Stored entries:
+ + +
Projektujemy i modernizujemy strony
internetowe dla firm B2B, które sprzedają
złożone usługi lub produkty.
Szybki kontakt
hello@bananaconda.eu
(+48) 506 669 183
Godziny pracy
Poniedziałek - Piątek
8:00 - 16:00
+ + +
Directions for this task: Retype all of the data exactly. Leave nothing out.

Expected answer:
Projektujemy i modernizujemy strony
internetowe dla firm B2B, które sprzedają
złożone usługi lub produkty.
Szybki kontakt
hello@bananaconda.eu
(+48) 506 669 183
Godziny pracy
Poniedziałek - Piątek
8:00 - 16:00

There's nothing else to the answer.